There is so much legislation against what we do; the finishes that we use, the timber that we use, the glue we use, the plastic we use.” He says in India and China, craftspeople are able to churn out high quality products very cheaply.
Brazilian rosewood is an endangered species, so any timber has to be reclaimed through sustainable sources. “Then there is the health and safety, the fire precautions,” says Moon. “It goes on and on. And I think, ‘Why am I doing this?’ But we’ve put in so much toil and sweat, I don’t want to see it just vanishing.” What could help his business? “Taking the VAT of musical instruments would be a start.
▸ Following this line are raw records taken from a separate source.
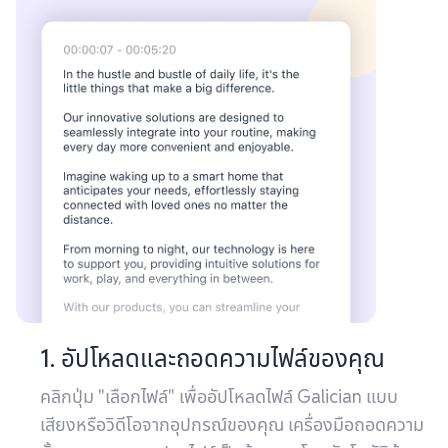
1. อัปโหลดและถอดความไฟล์ของคุณ
คลิกปุ่ม "เลือกไฟล์" เพื่ออัปโหลดไฟล์ Galician แบบ
เสียงหรือวิดีโอจากอุปกรณ์ของคุณ เครื่องมือถอดความ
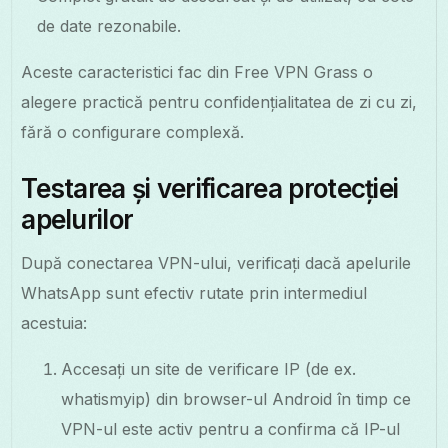
de date rezonabile.
Aceste caracteristici fac din Free VPN Grass o
alegere practică pentru confidențialitatea de zi cu zi,
fără o configurare complexă.
Testarea și verificarea protecției
apelurilor
După conectarea VPN-ului, verificați dacă apelurile
WhatsApp sunt efectiv rutate prin intermediul
acestuia:
Accesați un site de verificare IP (de ex.
whatismyip) din browser-ul Android în timp ce
VPN-ul este activ pentru a confirma că IP-ul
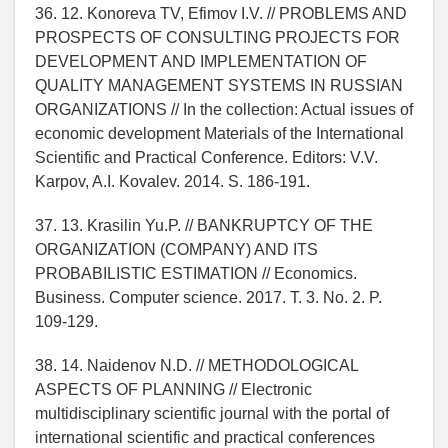
36. 12. Konoreva TV, Efimov I.V. // PROBLEMS AND
PROSPECTS OF CONSULTING PROJECTS FOR
DEVELOPMENT AND IMPLEMENTATION OF
QUALITY MANAGEMENT SYSTEMS IN RUSSIAN
ORGANIZATIONS // In the collection: Actual issues of
economic development Materials of the International
Scientific and Practical Conference. Editors: V.V.
Karpov, A.I. Kovalev. 2014. S. 186-191.
37. 13. Krasilin Yu.P. // BANKRUPTCY OF THE
ORGANIZATION (COMPANY) AND ITS
PROBABILISTIC ESTIMATION // Economics.
Business. Computer science. 2017. T. 3. No. 2. P.
109-129.
38. 14. Naidenov N.D. // METHODOLOGICAL
ASPECTS OF PLANNING // Electronic
multidisciplinary scientific journal with the portal of
international scientific and practical conferences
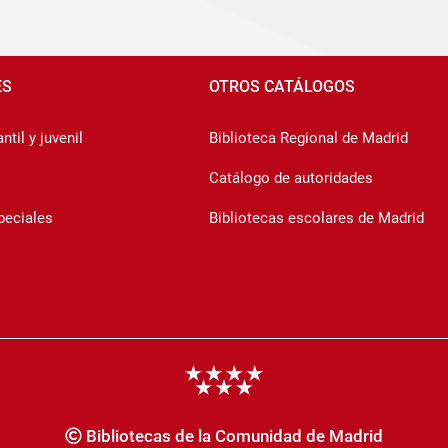
ES
OTROS CATÁLOGOS
ntil y juvenil
Biblioteca Regional de Madrid
Catálogo de autoridades
peciales
Bibliotecas escolares de Madrid
Bibliotecas de la Comunidad de Madrid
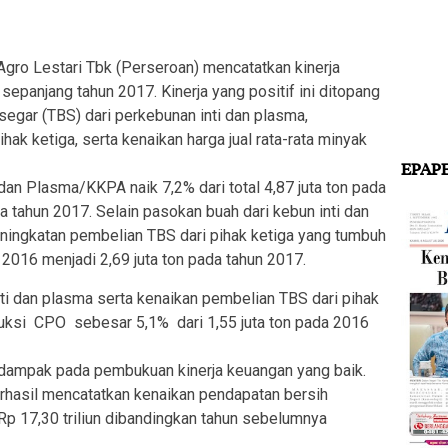
o Lestari Tbk (Perseroan) mencatatkan kinerja
sepanjang tahun 2017. Kinerja yang positif ini ditopang
segar (TBS) dari perkebunan inti dan plasma,
ak ketiga, serta kenaikan harga jual rata-rata minyak
EPAP
dan Plasma/KKPA naik 7,2% dari total 4,87 juta ton pada
a tahun 2017. Selain pasokan buah dari kebun inti dan
ningkatan pembelian TBS dari pihak ketiga yang tumbuh
 2016 menjadi 2,69 juta ton pada tahun 2017.
ti dan plasma serta kenaikan pembelian TBS dari pihak
uksi CPO sebesar 5,1% dari 1,55 juta ton pada 2016
erdampak pada pembukuan kinerja keuangan yang baik.
rhasil mencatatkan kenaikan pendapatan bersih
p 17,30 triliun dibandingkan tahun sebelumnya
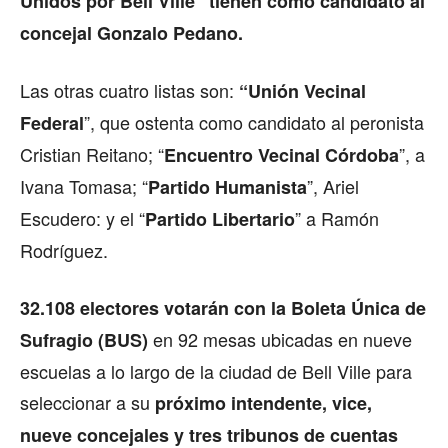
Unidos por Bell Ville” tienen como candidato al
concejal Gonzalo Pedano.
Las otras cuatro listas son:
“Unión Vecinal
”, que ostenta como candidato al peronista
Federal
Cristian Reitano; “
”, a
Encuentro Vecinal Córdoba
Ivana Tomasa; “
”, Ariel
Partido Humanista
Escudero: y el “
” a Ramón
Partido Libertario
Rodríguez.
32.108 electores votarán con la Boleta Única de
en 92 mesas ubicadas en nueve
Sufragio (BUS)
escuelas a lo largo de la ciudad de Bell Ville para
seleccionar a su
próximo intendente, vice,
nueve concejales y tres tribunos de cuentas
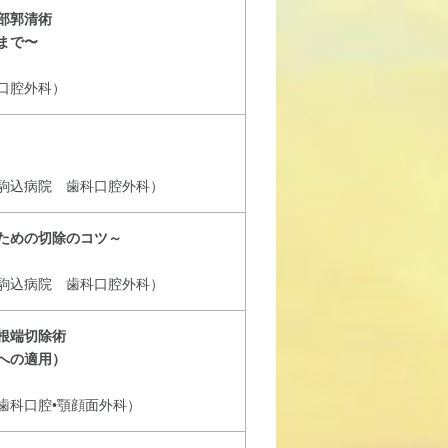
部郭清術
まで〜
口腔外科）
駒込病院 歯科口腔外科）
ための切除のコツ～
駒込病院 歯科口腔外科）
根端切除術
への適用）
歯科口腔•顎顔面外科）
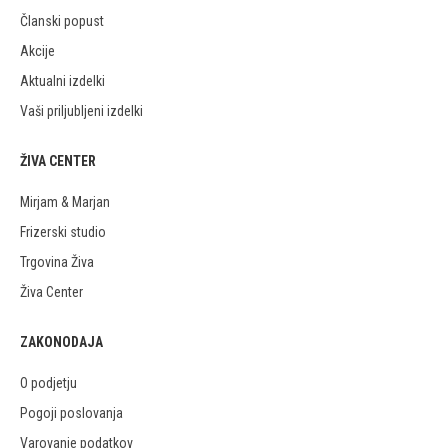
Članski popust
Akcije
Aktualni izdelki
Vaši priljubljeni izdelki
ŽIVA CENTER
Mirjam & Marjan
Frizerski studio
Trgovina Živa
Živa Center
ZAKONODAJA
O podjetju
Pogoji poslovanja
Varovanje podatkov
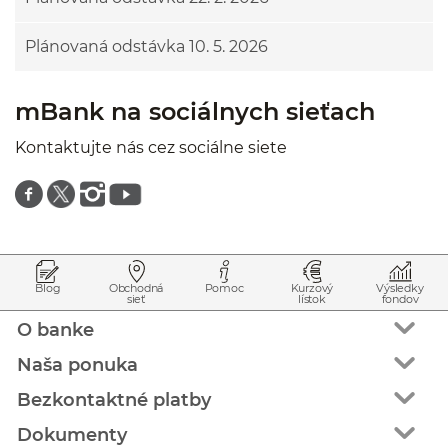
Plánovaná odstávka 10. 5. 2026
mBank na sociálnych sieťach
Kontaktujte nás cez sociálne siete
Znajdź nas na facebooku
Znajdź nas na twitterze
Znajdź nas na instagramie
Znajdź nas na youtube
Prejsť na začiatok stránky
Preskočiť na začiatok obsahu
Blog
Obchodná
Pomoc
Kurzový
Výsledky
sieť
lístok
fondov
O banke
Naša ponuka
Bezkontaktné platby
Dokumenty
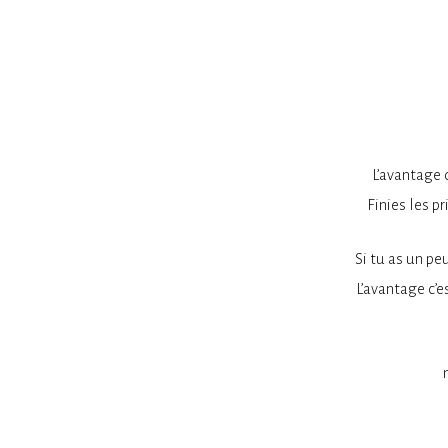
L’avantage 
Finies les p
Si tu as un pe
L’avantage c’e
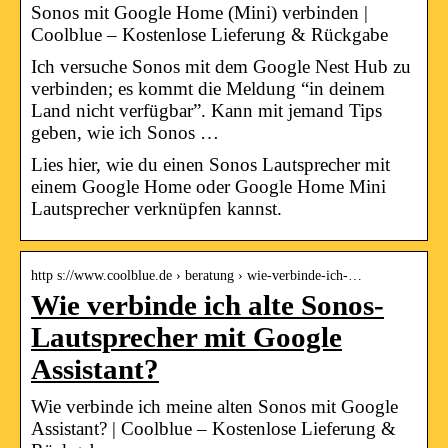
Sonos mit Google Home (Mini) verbinden |
Coolblue – Kostenlose Lieferung & Rückgabe
Ich versuche Sonos mit dem Google Nest Hub zu
verbinden; es kommt die Meldung “in deinem
Land nicht verfügbar”. Kann mit jemand Tips
geben, wie ich Sonos …
Lies hier, wie du einen Sonos Lautsprecher mit
einem Google Home oder Google Home Mini
Lautsprecher verknüpfen kannst.
http s://www.coolblue.de › beratung › wie-verbinde-ich-…
Wie verbinde ich alte Sonos-
Lautsprecher mit Google
Assistant?
Wie verbinde ich meine alten Sonos mit Google
Assistant? | Coolblue – Kostenlose Lieferung &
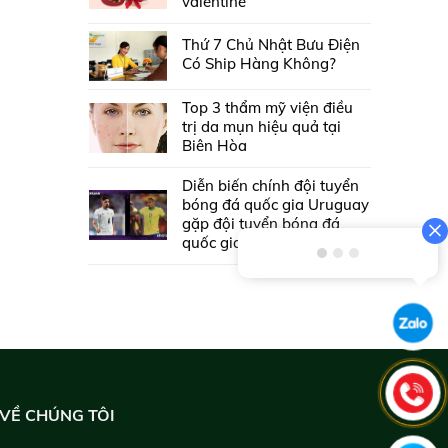
valentine
Thứ 7 Chủ Nhật Bưu Điện
Có Ship Hàng Không?
Top 3 thẩm mỹ viện điều
trị da mụn hiệu quả tại
Biên Hòa
Diễn biến chính đội tuyển
bóng đá quốc gia Uruguay
gặp đội tuyển bóng đá
quốc gia Brasil
VỀ CHÚNG TÔI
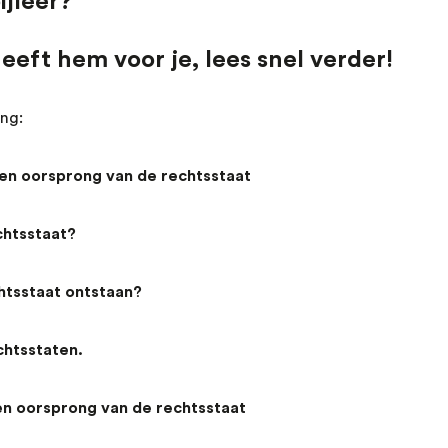
jleer?
eft hem voor je, lees snel verder!
ng:
 en oorsprong van de rechtsstaat
chtsstaat?
htsstaat ontstaan?
chtsstaten.
en oorsprong van de rechtsstaat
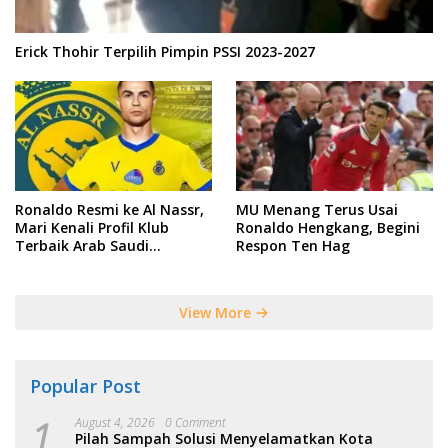
Erick Thohir Terpilih Pimpin PSSI 2023-2027
Ronaldo Resmi ke Al Nassr,
MU Menang Terus Usai
Mari Kenali Profil Klub
Ronaldo Hengkang, Begini
Terbaik Arab Saudi
Respon Ten Hag
Tersebut
View More
Popular Post
1
August 4, 2026
0 Comment
Pilah Sampah Solusi Menyelamatkan Kota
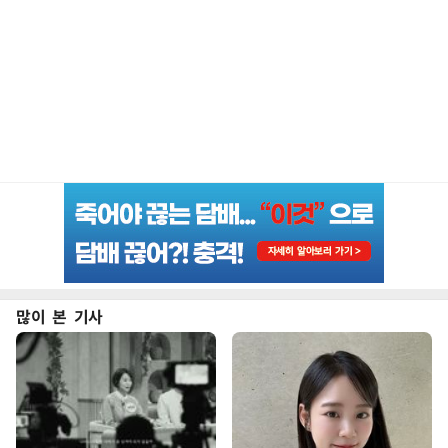
많이 본 기사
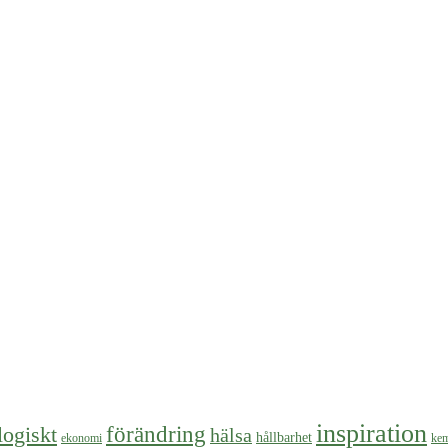
inspiration
logiskt
förändring
hälsa
hållbarhet
ekonomi
kem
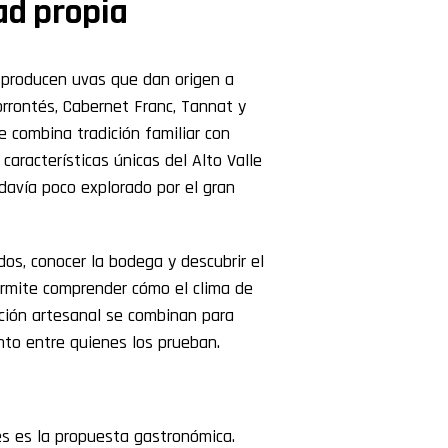
ad propia
os producen uvas que dan origen a
orrontés, Cabernet Franc, Tannat y
 combina tradición familiar con
características únicas del Alto Valle
odavía poco explorado por el gran
edos, conocer la bodega y descubrir el
permite comprender cómo el clima de
ción artesanal se combinan para
nto entre quienes los prueban.
es es la propuesta gastronómica.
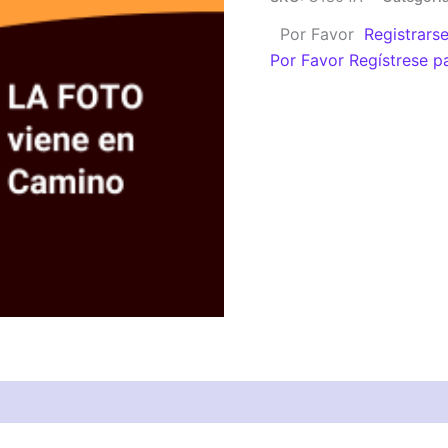
(A)
Por Favor
Registrars
cantidad
Por Favor Regístrese p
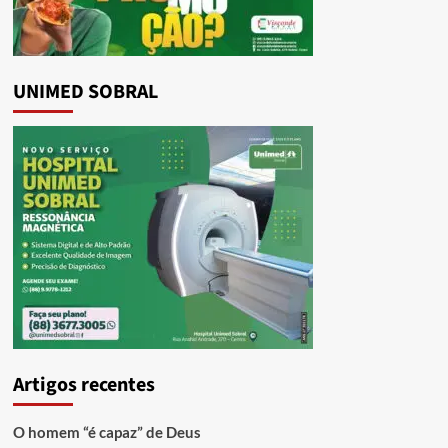
UNIMED SOBRAL
Artigos recentes
O homem “é capaz” de Deus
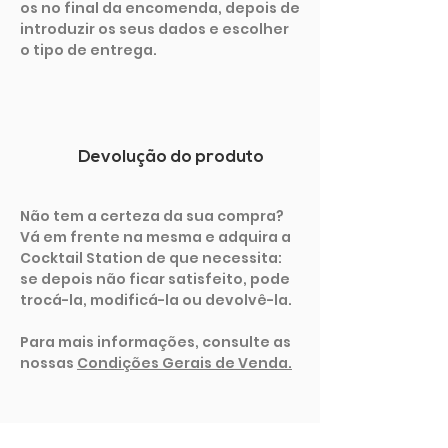
os no final da encomenda, depois de
introduzir os seus dados e escolher
o tipo de entrega.
Devolução do produto
Não tem a certeza da sua compra?
Vá em frente na mesma e adquira a
Cocktail Station de que necessita:
se depois não ficar satisfeito, pode
trocá-la, modificá-la ou devolvê-la.
Para mais informações, consulte as
nossas
Condições Gerais de Venda.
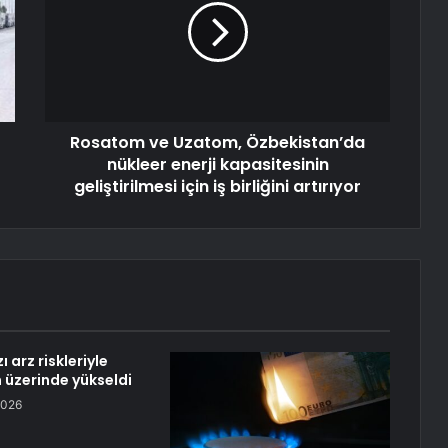
Rosatom ve Uzatom, Özbekistan’da
nükleer enerji kapasitesinin
geliştirilmesi için iş birliğini artırıyor
 arz riskleriyle
n üzerinde yükseldi
2026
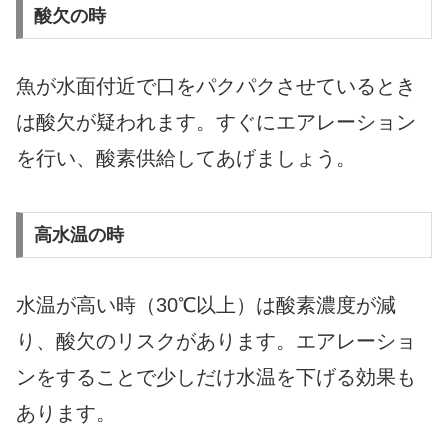
酸欠の時
魚が水面付近で口をパクパクさせているとき
は酸欠が疑われます。すぐにエアレーション
を行い、酸素供給してあげましょう。
高水温の時
水温が高い時（30℃以上）は酸素濃度が減
り、酸欠のリスクがあります。エアレーショ
ンをすることで少しだけ水温を下げる効果も
あります。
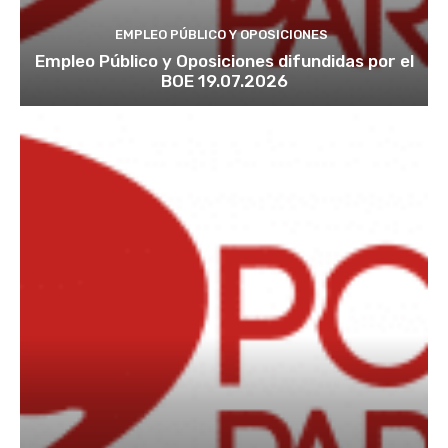
EMPLEO PÚBLICO Y OPOSICIONES
Empleo Público y Oposiciones difundidas por el
BOE 19.07.2026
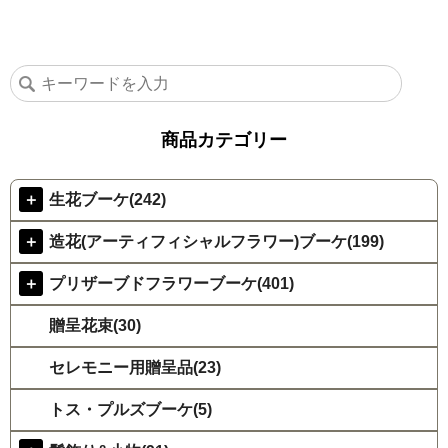
商品カテゴリー
＋
生花ブーケ(242)
＋
造花(アーティフィシャルフラワー)ブーケ(199)
＋
プリザーブドフラワーブーケ(401)
贈呈花束(30)
セレモニー用贈呈品(23)
トス・プルズブーケ(5)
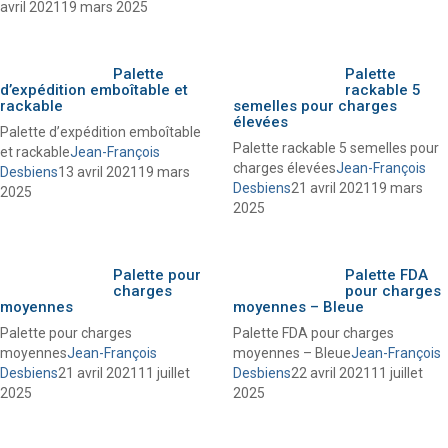
avril 2021
19 mars 2025
Palette
Palette
d’expédition emboîtable et
rackable 5
rackable
semelles pour charges
élevées
Palette d’expédition emboîtable
Palette rackable 5 semelles pour
et rackable
Jean-François
charges élevées
Jean-François
Desbiens
13 avril 2021
19 mars
Desbiens
21 avril 2021
19 mars
2025
2025
Palette pour
Palette FDA
charges
pour charges
moyennes
moyennes – Bleue
Palette pour charges
Palette FDA pour charges
moyennes
Jean-François
moyennes – Bleue
Jean-François
Desbiens
21 avril 2021
11 juillet
Desbiens
22 avril 2021
11 juillet
2025
2025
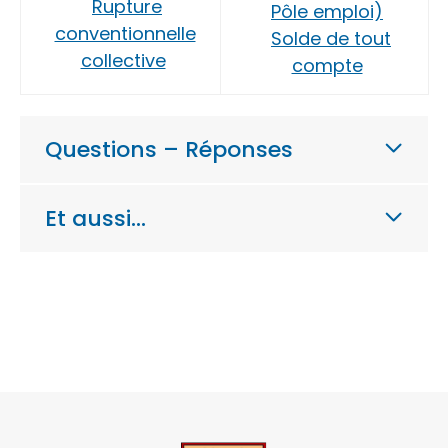
Rupture
Pôle emploi)
conventionnelle
Solde de tout
collective
compte
Questions – Réponses
Et aussi…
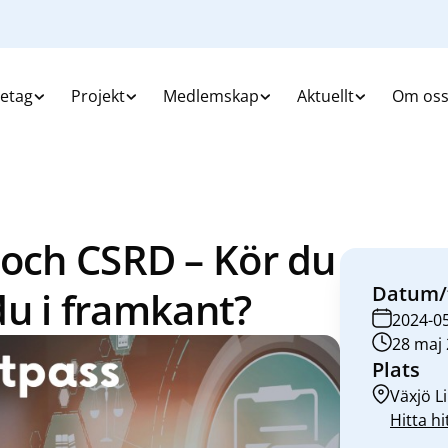
retag
Projekt
Medlemskap
Aktuellt
Om os
 och CSRD – Kör du
Datum/
 du i framkant?
2024-0
28 maj 
Plats
Växjö L
Hitta hi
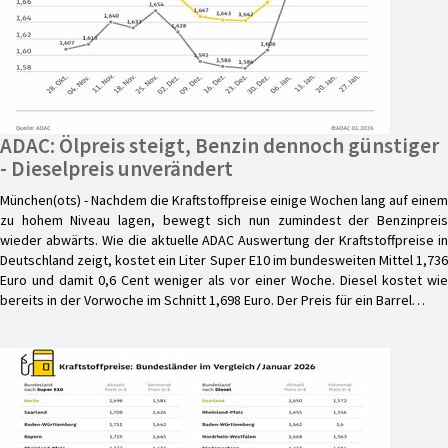
ADAC: Ölpreis steigt, Benzin dennoch günstiger
- Dieselpreis unverändert
München(ots) - Nachdem die Kraftstoffpreise einige Wochen lang auf einem
zu hohem Niveau lagen, bewegt sich nun zumindest der Benzinpreis
wieder abwärts. Wie die aktuelle ADAC Auswertung der Kraftstoffpreise in
Deutschland zeigt, kostet ein Liter Super E10 im bundesweiten Mittel 1,736
Euro und damit 0,6 Cent weniger als vor einer Woche. Diesel kostet wie
bereits in der Vorwoche im Schnitt 1,698 Euro. Der Preis für ein Barrel…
At 20%, it’s hard on a hand-tomouth basis coughing up every quarter.” He still gets a kick when he sees some of his guitars being played by leading musicians and hearing the quality of the sound.
“I think about the hours I put into making each one,” he says. “You’ve got to take the time to make sure they’re perfect,” says Steven Devine.
“But we live in an impatient world,” interrupts Jimmy Moon.